Tissue from the tenotomy site was fixed with 10% buffered formalin overnight at 4°C followed by paraffin embedding. The 5-µm sections were cut and mounted on Superfrost Plus Slides (Fisher Scientific, Hampton, NH, USA) and stored at room temperature. Immunostaining was performed on rehydrated wax sections with the following antibodies: anti-mouse TNF-α (sc-1350, Santa Cruz Biotechnology, Dallas, TX, USA), anti-mouse IL-1β (sc-7884, Santa Cruz Biotechnology), and anti-mouse MCP-1 (ab25124, Abcam, Cambridge, UK). Appropriate dilutions were determined before achieving final images. The appropriate fluorescent secondary antibody was applied and visualized using fluorescence microscopy. Secondary antibodies consisted of Alexa Fluor488 anti-rabbit (A21206, Life Technologies, Carlsbad, CA, USA) and Alexa Fluor488 anti-goat (A11055, Life Technologies).

Microscopy

All fluorescently stained images were taken using an Olympus BX-51 upright light microscope equipped with standard DAPI, 488 nm, and TRITC cubes attached to an Olympus DP-70 high-resolution digital camera. Each site was imaged in all channels and overlaid in DPViewer before examination in Adobe Photoshop (Adobe Systems, San Jose, CA, USA).
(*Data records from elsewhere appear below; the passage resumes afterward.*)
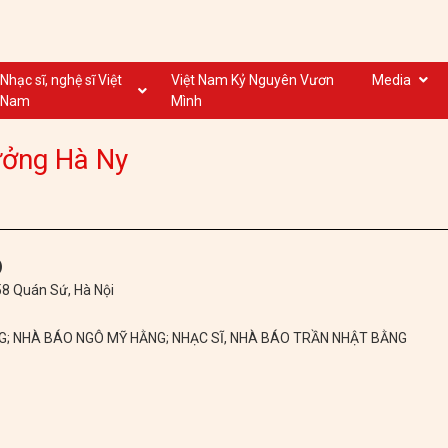
Nhạc sĩ, nghệ sĩ Việt
Việt Nam Kỷ Nguyên Vươn
Media
Nam
Mình
Nghệ sĩ biểu diễn VN
Dân ca
ưởng Hà Ny
Nhạc sĩ VN
Nhạc mới
Nhạc sĩ, nghệ sĩ VOV
Nước ngoài
)
 58 Quán Sứ, Hà Nội
NG; NHÀ BÁO NGÔ MỸ HẰNG; NHẠC SĨ, NHÀ BÁO TRẦN NHẬT BẰNG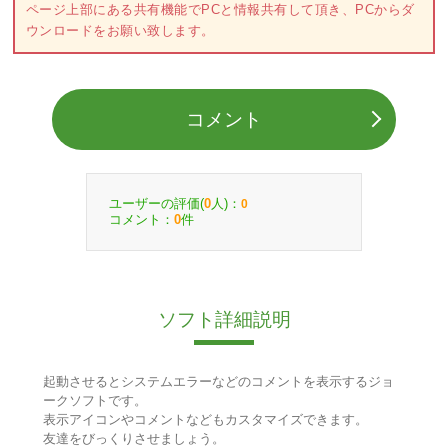
ページ上部にある共有機能でPCと情報共有して頂き、PCからダ
ウンロードをお願い致します。
コメント
ユーザーの評価(
人)：
0
0
コメント：
件
0
ソフト詳細説明
起動させるとシステムエラーなどのコメントを表示するジョ
ークソフトです。
表示アイコンやコメントなどもカスタマイズできます。
友達をびっくりさせましょう。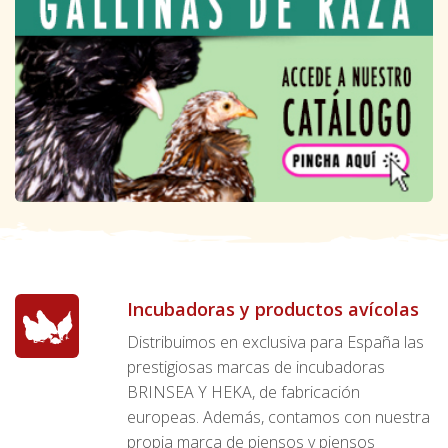
Incubadoras y productos avícolas
Distribuimos en exclusiva para España las
prestigiosas marcas de incubadoras
BRINSEA Y HEKA, de fabricación
europeas. Además, contamos con nuestra
propia marca de piensos y piensos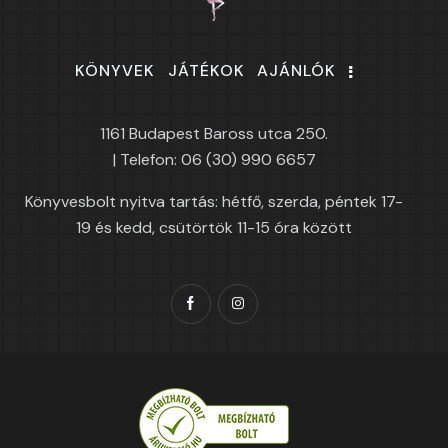
KÖNYVEK
JÁTÉKOK
AJÁNLÓK
1161 Budapest Baross utca 250.
| Telefon: 06 (30) 990 6657
Könyvesbolt nyitva tartás: hétfő, szerda, péntek 17-
19 és kedd, csütörtök 11-15 óra között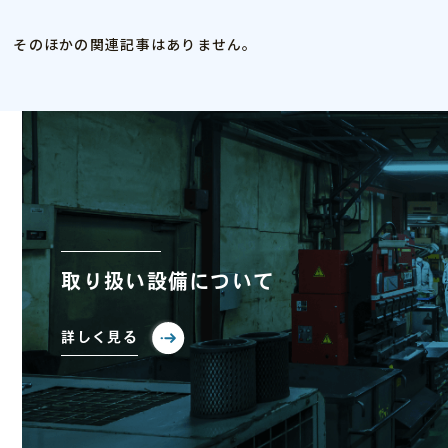
そのほかの関連記事はありません。
取り扱い設備について
詳しく見る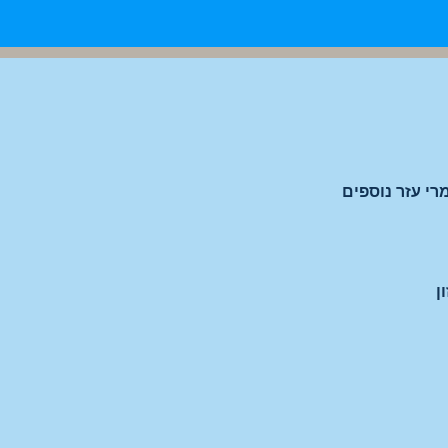
רי עזר נוספים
RNA Extraction and Quantitative Real-time PCR (qPCR)

Tissue samples were submerged in TRIzol (Invitrogen, Carlsbad, CA, USA; 1 ml of TRIzol/50–100 mg of tissue). Tissues were homogenized in the TRIzol solution until no visible particles remained. Addition of chloroform (Sigma-Aldrich, St. Louis, MO, USA) and subsequent centrifugation at 14,000 × g separated the mixture into three phases (lower red phenol/chloroform phase, interphase, and upper aqueous phase). RNA was then extracted from the upper aqueous phase using the RNAeasy kit (Qiagen, Hilden, Germany) centrifuged at 7,500 × g, air dried, resuspended in RNase-free water, and analyzed. Reverse transcription was performed with 1 µg RNA using High Capacity cDNA Reverse Transcription kit (Applied Biosystems, Foster City, CA, USA). qPCR for four genes, Mcp-1, Tnf-α, Il-1β, and Il-6, normalized with the housekeeping gene (Tbp) was then carried out in triplicate in reaction volumes of 20 µl using SYBR Green Master Mix (Applied Biosystems, Foster City, CA, USA) for 15 min at 95°C for initial denaturing, followed by 40 cycles of 95°C for 30 s and 60°C for 30 s in the ABI 7500HT Fast Real-Time PCR system. Specific primers for these genes were chosen based on their PrimerBank sequence (Figure S2 in Supplementary Material).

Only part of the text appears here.